As of this writing, I am currently using the Hugo static site generator for this site and publishing to GitHub pages. The code is open-source on GitHub. To organize the code, I like to keep the Hugo source files in the master branch and publish from the gh-pages branch. To publish the site, I use a script that I can run locally, but I wanted to check out the relatively new GitHub Actions to see if I could automate the process after a push to the master branch. This article will cover the journey to GitHub Actions along with my takeaways.

Setup

Getting started with GitHub Actions is pretty straightforward. GitHub provides a great starter template and has some examples in their documentation. There’s also a marketplace for actions to use or, in my case, use as inspiration to write my own. One downside to the marketplace is that there seems to be quite a bit of legacy code that I can only assume used earlier versions of GitHub Actions. As far as I can tell, GitHub has since changed to using a YAML-formatted file and have changed how variables can be exposed to the workspace as environment variables. The source code of the actions in the Marketplace is pretty easy to read, so you can make a judgement call as to whether you can pull it in or whether you need to roll your own.

Implementation

I started with a workflow titled “Hugo Build and Release” with the configuration and steps stored in .github/workflows/hugo_build_and_release.yml. The first line in the file is the name of the workflow.
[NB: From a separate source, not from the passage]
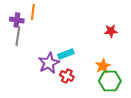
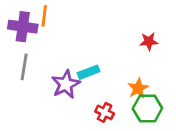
purple cross: (17, 20) -> (23, 27), size x1.5
gray line: (18, 36) -> (24, 67), moved
red cross: (67, 76) -> (105, 112), moved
name: Hugo Build and Release

Simple enough. The next section in the workflow deals with the events that need to happen on GitHub in order to trigger the Action to run.

on:
  push:
    branches:
    - master

I knew I wanted to trigger the publish action on push to master, so this is the configuration that I chose. You can review the documentation for more actions to use to trigger the workflow.

Next up in the file is the jobs specification.

jobs:
  deploy:
    runs-on: ubuntu-latest

Here, I only have one job titled deploy. This is because by default jobs run in parallel. My workflow is very sequential:

  1. Checkout the source code
  2. Build the Hugo site
  3. Push the static site to the gh-pages branch

It made sense to only define one job to execute a sequence of steps that are dependent on each other. If you have a workflow that can easily run in parallel, then I encourage you to consult the documentation on how best to configure.
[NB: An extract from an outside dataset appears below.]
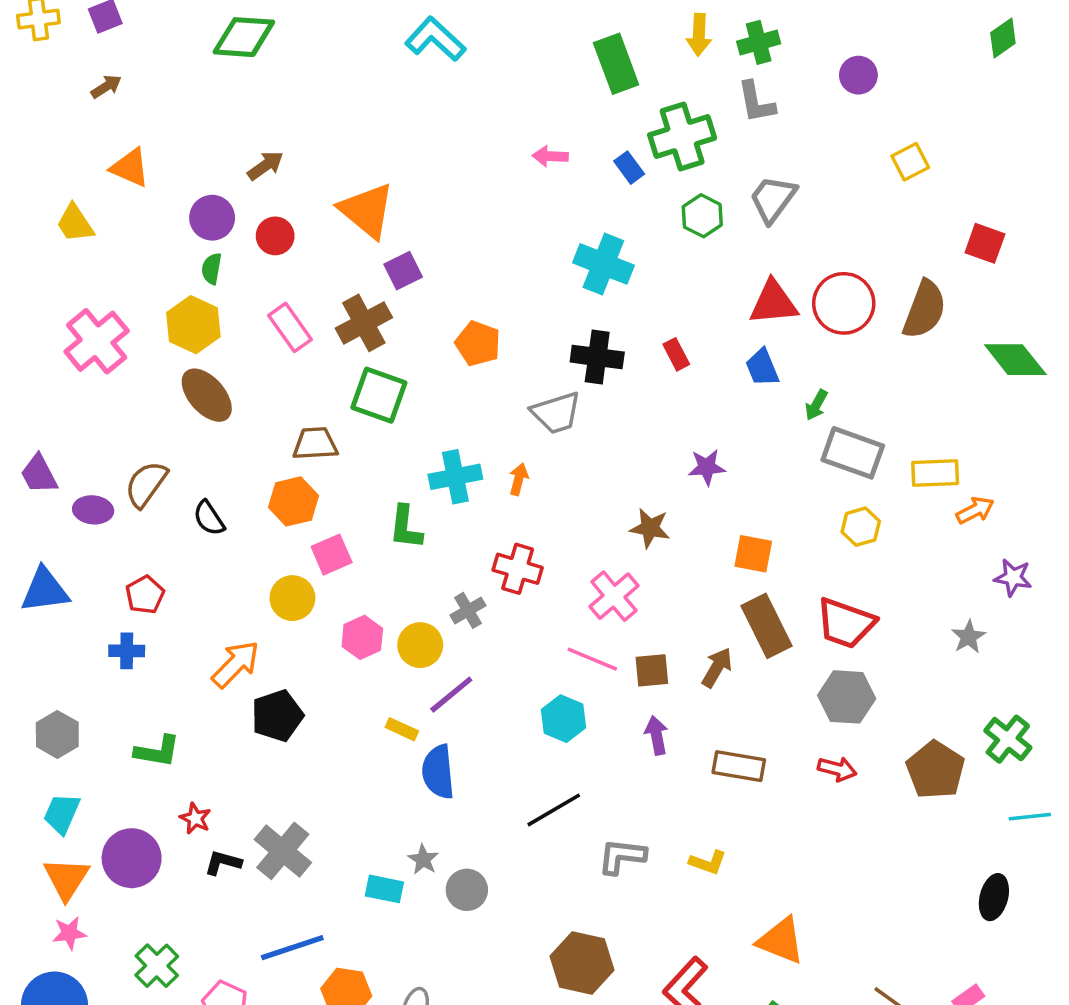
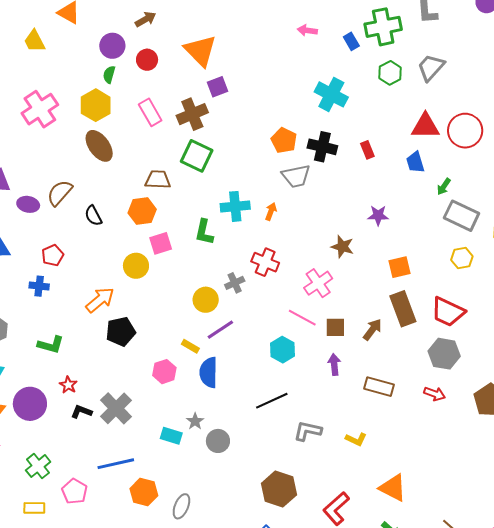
orange pentagon: (478, 343) -> (284, 140), moved
orange square: (753, 554) -> (399, 267), turned -30
pink hexagon: (362, 637) -> (164, 372), moved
I chose to run my job on the ubuntu-latest virtual environment, since that’s the one I’m most familiar with. GitHub supports a number of other virtual environments. Choose the one that best fits your workflow.

Now that I have a job, I need to define some steps.

steps:
- uses: actions/checkout@v1

GitHub gave me a checkout action as part of the starter template. This will checkout the source code in the master branch and store it in a workspace on the virtual environment.

Problems with Checkout

At the time, I had two git submodules in the project: one for the theme and one for the public directory, which was pointed to the gh-pages branch for publishing the GitHub Pages site. I’ve since moved away from the second submodule and followed Hugo’s documentation on deploying from the master branch to the remote gh-pages branch on GitHub. To pull in the git submodule for the theme, I had to add a simple option to allow checking out submodules:

- uses: actions/checkout@v1
  with:
    submodules: true

Running the action so far resulted in a success, so now it was time to move onto building the static site.

Installing Hugo

I knew I would need Hugo in order to build the static site. It was just a matter of determining the best way to install the dependency. After reviewing several existing Actions in the Marketplace, I settled on adding the following step to my job:

- name: Install Dependencies
  env:
    HUGO_VERSION: 0.58.3
  run: |
    echo "installing hugo $HUGO_VERSION"
    curl -sL -o /tmp/hugo.deb \
    https://github.com/gohugoio/hugo/releases/download/v${HUGO_VERSION}/hugo_extended_${HUGO_VERSION}_Linux-64bit.deb && \
    sudo dpkg -i /tmp/hugo.deb && \
    rm /tmp/hugo.deb

Since this is in an Ubuntu container, the Hugo Debian package can be downloaded with the version of Hugo I need.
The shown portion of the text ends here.